Hundreds of moto taxi operators in Rusizi district have learnt a good lesson the most painful way.
Grouped under Cooperative de Taxi Moto de Rusizi (Comoru), about 400 moto taxi operators collect about Rwf82.6million per year from membership fees and a daily levy.
“Every day, we contribute Rwf500, on top of Rwf2000 every month since 2012,” says Hamdunia Mugabushaka, a member of the cooperative.
With this volume of funds flowing in steadily, they agreed to construct a 4-storied commercial building strategically located within Kamembe town.
However, after completing two floors, cooperative members realised their funds were not sufficient to complete the entire building.
They realised they needed more than just Rw80m.
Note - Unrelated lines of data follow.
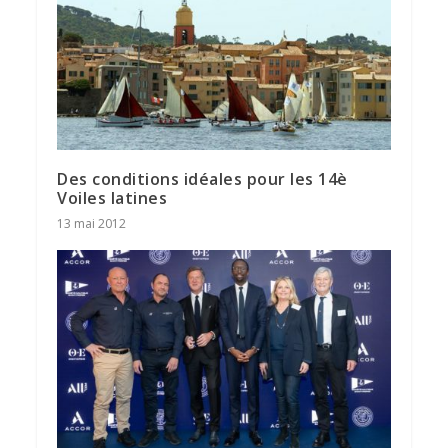
Des conditions idéales pour les 14è
Voiles latines
13 mai 2012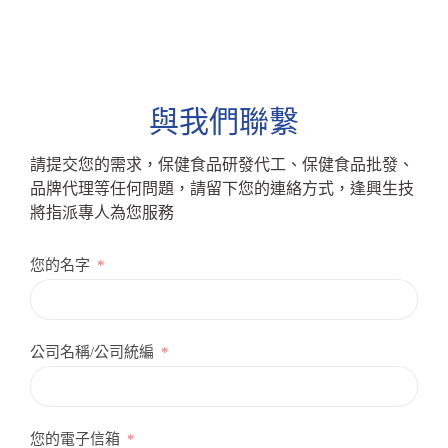
與我們聯繫
請提交您的需求，保健食品研發代工、保健食品批發、
品牌代理等任何問題，請留下您的連絡方式，逢興生技
將指派專人為您服務
您的名字
公司名稱/公司統編
您的電子信箱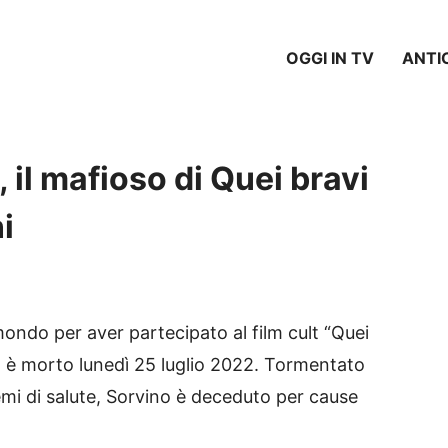
OGGI IN TV
ANTI
 il mafioso di Quei bravi
i
l mondo per aver partecipato al film cult “Quei
”, è morto lunedì 25 luglio 2022. Tormentato
lemi di salute, Sorvino è deceduto per cause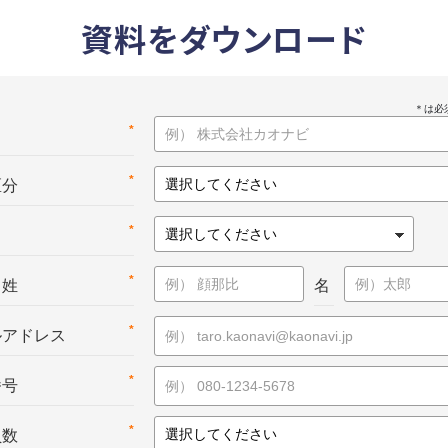
資料をダウンロード
*
名
*
区分
*
*
：姓
名
*
ルアドレス
*
番号
*
員数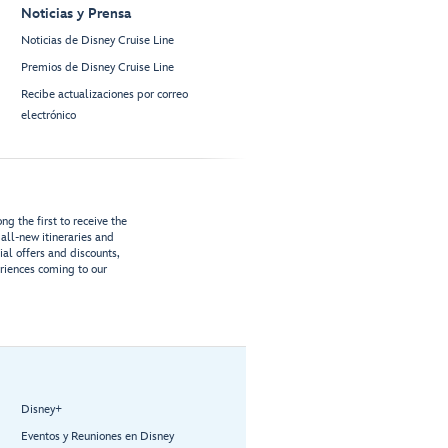
Noticias y Prensa
Noticias de Disney Cruise Line
Premios de Disney Cruise Line
Recibe actualizaciones por correo
electrónico
g the first to receive the
all-new itineraries and
ial offers and discounts,
riences coming to our
Disney+
Eventos y Reuniones en Disney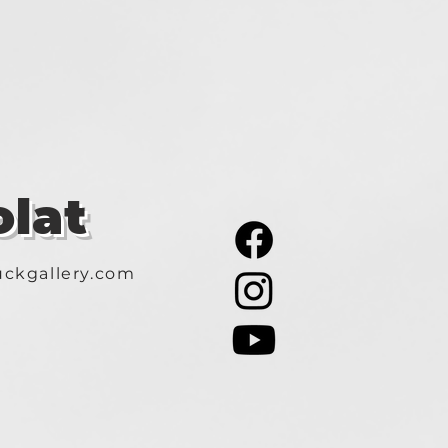
lat
ckgallery.com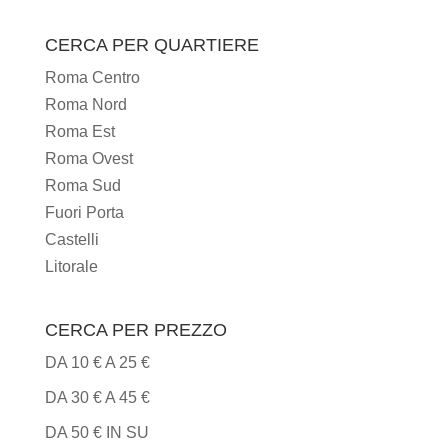
I
TIPI
CERCA PER QUARTIERE
DI
Roma Centro
CUCINA
Roma Nord
Roma Est
Roma Ovest
Roma Sud
Fuori Porta
Castelli
Litorale
CERCA PER PREZZO
DA 10 € A 25 €
DA 30 € A 45 €
DA 50 € IN SU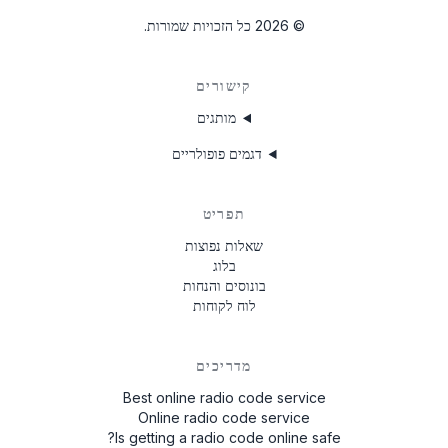
FD0893456589123
©
2026
כל הזכויות שמורות.
UAU4934567X
קישורים
UBTE333456X
מותגים
FSV83345678X
דגמים פופולריים
תפריט
שאלות נפוצות
בלוג
בונוסים והנחות
לוח לקוחות
מדריכים
Best online radio code service
Online radio code service
Is getting a radio code online safe?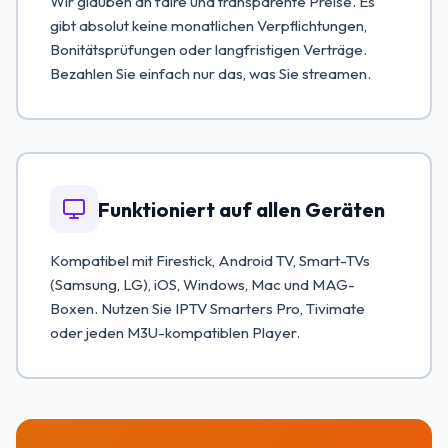
Wir glauben an faire und transparente Preise. Es
gibt absolut keine monatlichen Verpflichtungen,
Bonitätsprüfungen oder langfristigen Verträge.
Bezahlen Sie einfach nur das, was Sie streamen.
Funktioniert auf allen Geräten
Kompatibel mit Firestick, Android TV, Smart-TVs
(Samsung, LG), iOS, Windows, Mac und MAG-
Boxen. Nutzen Sie IPTV Smarters Pro, Tivimate
oder jeden M3U-kompatiblen Player.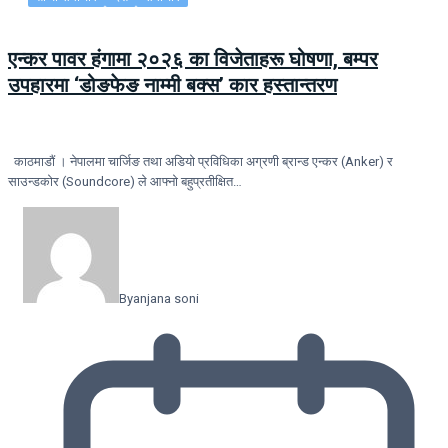
एन्कर पावर हंगामा २०२६ का विजेताहरू घोषणा, बम्पर
उपहारमा ‘डोङफेङ नाम्मी बक्स’ कार हस्तान्तरण
काठमाडौं । नेपालमा चार्जिङ तथा अडियो प्रविधिका अग्रणी ब्रान्ड एन्कर (Anker) र
साउन्डकोर (Soundcore) ले आफ्नो बहुप्रतीक्षित…
By
anjana soni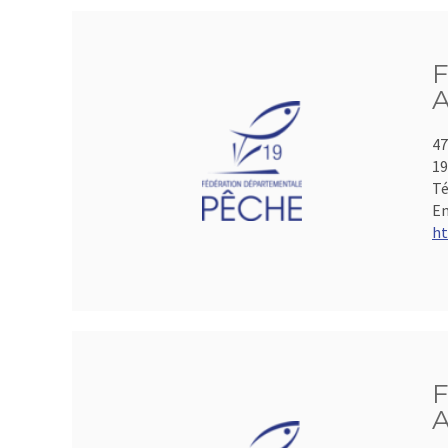
F
A
47
19
Té
Em
ht
F
A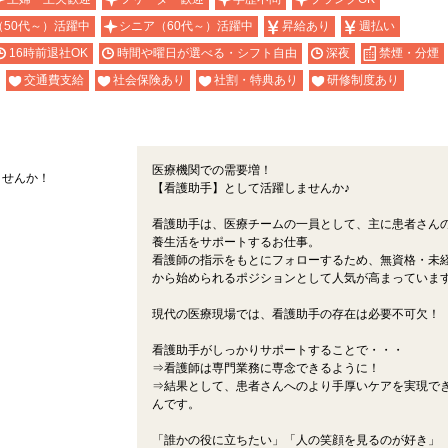
（50代～）活躍中
シニア（60代～）活躍中
昇給あり
週払い
16時前退社OK
時間や曜日が選べる・シフト自由
深夜
禁煙・分煙
交通費支給
社会保険あり
社割・特典あり
研修制度あり
医療機関での需要増！
ませんか！
【看護助手】として活躍しませんか♪
看護助手は、医療チームの一員として、主に患者さん
養生活をサポートするお仕事。
看護師の指示をもとにフォローするため、無資格・未
から始められるポジションとして人気が高まっていま
現代の医療現場では、看護助手の存在は必要不可欠！
看護助手がしっかりサポートすることで・・・
⇒看護師は専門業務に専念できるように！
⇒結果として、患者さんへのより手厚いケアを実現で
んです。
「誰かの役に立ちたい」「人の笑顔を見るのが好き」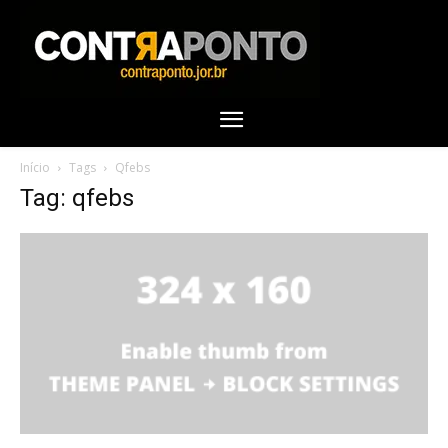
Início
Tags
Qfebs
Tag: qfebs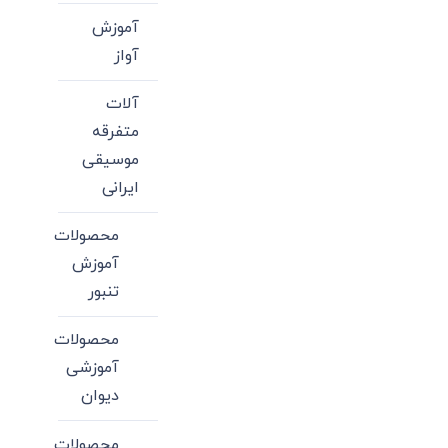
آموزش
آواز
آلات
متفرقه
موسیقی
ایرانی
محصولات
آموزش
تنبور
محصولات
آموزشی
دیوان
محصولات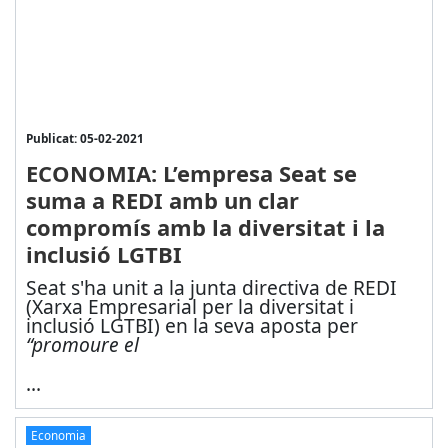
Publicat: 05-02-2021
ECONOMIA: L’empresa Seat se
suma a REDI amb un clar
compromís amb la diversitat i la
inclusió LGTBI
Seat s'ha unit a la junta directiva de REDI
(Xarxa Empresarial per la diversitat i
inclusió LGTBI) en la seva aposta per
“promoure el
...
Economia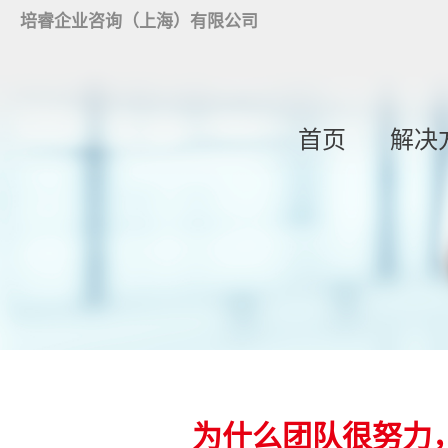
培睿企业咨询（上海）有限公司
首页
解决
为什么团队很努力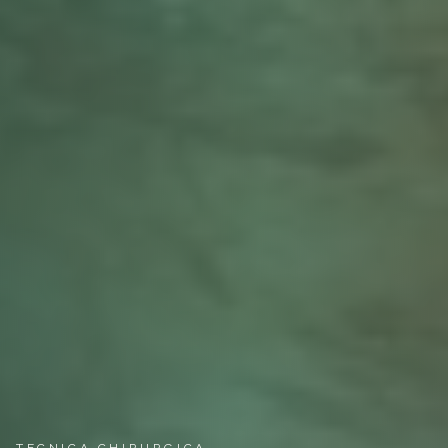
TECNICA CHIRURGICA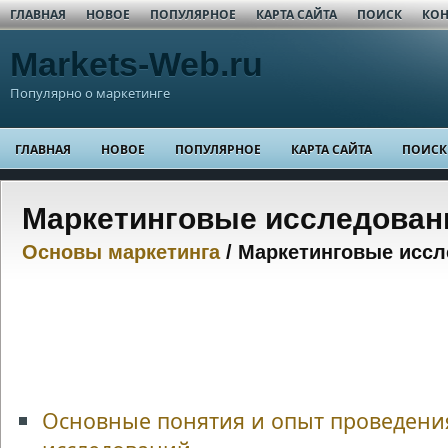
ГЛАВНАЯ
НОВОЕ
ПОПУЛЯРНОЕ
КАРТА САЙТА
ПОИСК
КОН
Markets-Web.ru
Популярно о маркетинге
ГЛАВНАЯ
НОВОЕ
ПОПУЛЯРНОЕ
КАРТА САЙТА
ПОИСК
Маркетинговые исследован
Основы маркетинга
/ Маркетинговые исс
Основные понятия и опыт проведени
It was in 2012 and they applied for a throat chocking loan worth Rwf142 million from GT-Bank.
A project they anticipated to be ready by January 2014 has become a nightmare.
From the day they acquired the loan, GT Bank pressed the counter button. Ticking, every month. Every single franc they collected, the bank swallowed it.
Apparently, the cooperative is running bankrupt and has thus failed to service the loan. Every member is under pressure. They are frustrated and furious.
There is also bad air between members and managers of the cooperative. Members accuse managers of mismanagement and failure to negotiate a better and manageable deal with the financier.
“Our representatives made a lot of mistakes; they got themselves involved into purchase of construction materials and messed up the project,” said Emile Rukundo, a moto-taxi operator.
And Mugabushaka, another member, has a different worry. “It has become a burden to us; let the bank come and auction the house and we restart afresh because we are fed up with paying penalties.”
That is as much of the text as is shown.